Un caso che al Comune di Bari conoscono da anni – numerose le segnalazioni e numerosi gli incontri – e che al momento si sta monitorando, come nel resto della città, con un piano di zonizzazione acustica, una serie di rilievi per quantificare l’inquinamento acustico, generato non solo dal traffico automobilistico e dal passaggio di treni e aerei (si pensi alla zona di Palese) ma anche dai rumori della movida.
L’obiettivo è mappare la città e adottare opportuni provvedimenti di mitigazione, specie nelle zone densamente abitate o a ridosso di luoghi sensibili come ospedali e scuole. Un piano dal quale l’amministrazione comunale potrebbe trarre alcune conclusioni, che nel caso della movida non si limitano solo all’Umbertino, ma che riguardano ad ampio raggio altre zone gettonate dal popolo della convivialità e dei cocktail come Bari vecchia e Poggiofranco. Ma non solo.

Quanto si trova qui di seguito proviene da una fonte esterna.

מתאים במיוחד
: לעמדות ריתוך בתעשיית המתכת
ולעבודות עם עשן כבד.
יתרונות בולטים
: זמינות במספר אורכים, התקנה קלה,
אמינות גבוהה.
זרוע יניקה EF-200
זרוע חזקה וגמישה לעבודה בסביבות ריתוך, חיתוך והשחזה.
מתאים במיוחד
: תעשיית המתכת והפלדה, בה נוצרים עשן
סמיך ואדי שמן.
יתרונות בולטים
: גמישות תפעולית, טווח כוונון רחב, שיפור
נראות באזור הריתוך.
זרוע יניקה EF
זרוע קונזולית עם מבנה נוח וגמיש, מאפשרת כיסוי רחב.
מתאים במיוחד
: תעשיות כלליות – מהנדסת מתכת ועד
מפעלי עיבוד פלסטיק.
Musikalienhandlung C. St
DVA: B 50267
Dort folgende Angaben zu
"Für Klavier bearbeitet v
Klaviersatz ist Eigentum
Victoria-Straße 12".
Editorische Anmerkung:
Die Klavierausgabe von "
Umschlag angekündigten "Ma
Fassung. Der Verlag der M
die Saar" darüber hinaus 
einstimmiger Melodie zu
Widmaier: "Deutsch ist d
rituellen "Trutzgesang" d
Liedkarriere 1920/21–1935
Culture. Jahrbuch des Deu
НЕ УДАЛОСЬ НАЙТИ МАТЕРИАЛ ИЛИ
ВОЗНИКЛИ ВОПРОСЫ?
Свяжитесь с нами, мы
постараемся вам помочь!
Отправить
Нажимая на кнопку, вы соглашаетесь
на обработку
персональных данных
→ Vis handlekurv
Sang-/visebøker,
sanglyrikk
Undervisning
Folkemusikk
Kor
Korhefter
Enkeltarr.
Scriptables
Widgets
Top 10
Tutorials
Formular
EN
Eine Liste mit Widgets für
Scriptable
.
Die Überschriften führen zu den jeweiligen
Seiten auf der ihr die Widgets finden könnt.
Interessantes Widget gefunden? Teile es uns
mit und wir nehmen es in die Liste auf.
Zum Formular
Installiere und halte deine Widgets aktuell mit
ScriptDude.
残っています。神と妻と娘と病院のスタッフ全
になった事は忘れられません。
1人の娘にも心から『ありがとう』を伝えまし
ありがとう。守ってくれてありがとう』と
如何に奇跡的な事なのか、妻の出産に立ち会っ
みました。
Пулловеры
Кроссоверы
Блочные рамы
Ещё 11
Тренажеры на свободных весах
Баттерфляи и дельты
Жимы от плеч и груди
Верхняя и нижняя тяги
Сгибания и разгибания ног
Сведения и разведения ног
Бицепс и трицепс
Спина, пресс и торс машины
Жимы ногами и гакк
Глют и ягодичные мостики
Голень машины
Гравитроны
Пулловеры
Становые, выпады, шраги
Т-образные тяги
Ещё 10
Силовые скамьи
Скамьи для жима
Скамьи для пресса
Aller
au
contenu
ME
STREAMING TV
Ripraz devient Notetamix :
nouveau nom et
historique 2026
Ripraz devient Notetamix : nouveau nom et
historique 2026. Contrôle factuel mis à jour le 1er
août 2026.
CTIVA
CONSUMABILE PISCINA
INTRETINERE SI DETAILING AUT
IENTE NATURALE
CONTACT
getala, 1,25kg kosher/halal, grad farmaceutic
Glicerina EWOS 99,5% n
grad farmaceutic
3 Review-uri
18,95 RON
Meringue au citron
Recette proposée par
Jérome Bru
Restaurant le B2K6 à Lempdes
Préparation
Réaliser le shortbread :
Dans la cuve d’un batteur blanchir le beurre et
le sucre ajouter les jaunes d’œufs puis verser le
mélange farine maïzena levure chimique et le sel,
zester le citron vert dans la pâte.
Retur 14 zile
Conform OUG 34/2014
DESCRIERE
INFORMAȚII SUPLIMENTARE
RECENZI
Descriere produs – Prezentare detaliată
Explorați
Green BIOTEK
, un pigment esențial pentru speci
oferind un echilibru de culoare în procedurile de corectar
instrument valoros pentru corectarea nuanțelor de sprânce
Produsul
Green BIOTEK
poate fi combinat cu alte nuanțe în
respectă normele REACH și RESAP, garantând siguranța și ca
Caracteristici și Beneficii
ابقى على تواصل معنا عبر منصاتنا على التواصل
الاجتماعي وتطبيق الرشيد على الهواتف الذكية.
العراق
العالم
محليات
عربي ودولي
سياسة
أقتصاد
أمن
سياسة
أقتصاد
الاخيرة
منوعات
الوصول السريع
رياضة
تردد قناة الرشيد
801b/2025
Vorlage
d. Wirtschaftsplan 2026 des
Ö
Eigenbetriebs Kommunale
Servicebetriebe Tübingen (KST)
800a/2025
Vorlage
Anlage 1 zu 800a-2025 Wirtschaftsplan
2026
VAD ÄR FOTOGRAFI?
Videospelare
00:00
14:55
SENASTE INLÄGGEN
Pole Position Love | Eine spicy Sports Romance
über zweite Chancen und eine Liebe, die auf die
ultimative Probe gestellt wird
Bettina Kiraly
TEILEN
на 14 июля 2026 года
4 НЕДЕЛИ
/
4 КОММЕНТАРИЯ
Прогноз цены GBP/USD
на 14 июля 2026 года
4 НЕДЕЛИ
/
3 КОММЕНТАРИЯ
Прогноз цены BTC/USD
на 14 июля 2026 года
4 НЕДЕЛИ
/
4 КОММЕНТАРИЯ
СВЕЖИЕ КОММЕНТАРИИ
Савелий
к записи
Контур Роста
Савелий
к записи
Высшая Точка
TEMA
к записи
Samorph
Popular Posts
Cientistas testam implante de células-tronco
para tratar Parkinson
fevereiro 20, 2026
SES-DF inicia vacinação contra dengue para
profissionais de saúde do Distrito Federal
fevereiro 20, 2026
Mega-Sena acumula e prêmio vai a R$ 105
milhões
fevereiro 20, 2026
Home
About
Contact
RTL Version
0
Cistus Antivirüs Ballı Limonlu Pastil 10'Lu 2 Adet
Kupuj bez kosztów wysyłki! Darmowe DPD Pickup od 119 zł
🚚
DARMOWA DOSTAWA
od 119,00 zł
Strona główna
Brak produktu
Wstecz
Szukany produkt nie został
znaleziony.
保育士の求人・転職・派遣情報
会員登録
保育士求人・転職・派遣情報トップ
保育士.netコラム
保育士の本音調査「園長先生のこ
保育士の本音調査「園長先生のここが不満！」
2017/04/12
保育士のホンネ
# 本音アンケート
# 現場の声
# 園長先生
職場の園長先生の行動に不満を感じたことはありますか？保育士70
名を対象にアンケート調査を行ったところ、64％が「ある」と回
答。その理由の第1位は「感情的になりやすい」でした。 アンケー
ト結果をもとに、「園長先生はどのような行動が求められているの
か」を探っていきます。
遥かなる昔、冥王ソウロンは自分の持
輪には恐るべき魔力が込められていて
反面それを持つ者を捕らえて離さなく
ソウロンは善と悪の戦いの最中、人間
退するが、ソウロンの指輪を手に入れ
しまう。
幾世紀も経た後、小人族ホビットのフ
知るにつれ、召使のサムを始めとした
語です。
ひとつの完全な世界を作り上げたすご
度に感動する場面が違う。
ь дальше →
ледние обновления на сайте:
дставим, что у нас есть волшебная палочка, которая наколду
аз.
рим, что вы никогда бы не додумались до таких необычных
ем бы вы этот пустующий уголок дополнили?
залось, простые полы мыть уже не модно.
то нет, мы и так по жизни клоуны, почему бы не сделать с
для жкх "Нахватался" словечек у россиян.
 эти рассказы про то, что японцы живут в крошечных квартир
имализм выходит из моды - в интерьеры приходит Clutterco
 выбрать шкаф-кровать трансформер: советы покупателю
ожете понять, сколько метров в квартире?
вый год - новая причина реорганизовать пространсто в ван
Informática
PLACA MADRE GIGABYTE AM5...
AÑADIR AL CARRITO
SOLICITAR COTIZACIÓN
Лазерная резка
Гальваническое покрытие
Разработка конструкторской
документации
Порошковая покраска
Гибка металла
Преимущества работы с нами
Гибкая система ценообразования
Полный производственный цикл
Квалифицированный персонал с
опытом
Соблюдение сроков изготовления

A ottobre scorso, all’indomani di un apposito comitato in Prefettura per l’ordine e la sicurezza pubblica, il sindaco Antonio Decaro rilanciò uno strumento normativo per trovare un punto di equilibrio tra i diritti dei residenti e la libertà di fare impresa nel settore della ristorazione. Si tratta del decreto legislativo numero 59 del 2010 (l’attuazione della direttiva Ue sui servizi nel mercato interno) che dà la possibilità ai Comuni di mettere dei paletti alle nuove aperture nelle zone di pregio storico, artistico architettonico e ambientale per ragioni di sostenibilità ambientale, sociale e di viabilità e per non ledere il diritto dei residenti alla vivibilità del territorio e alla normale mobilità.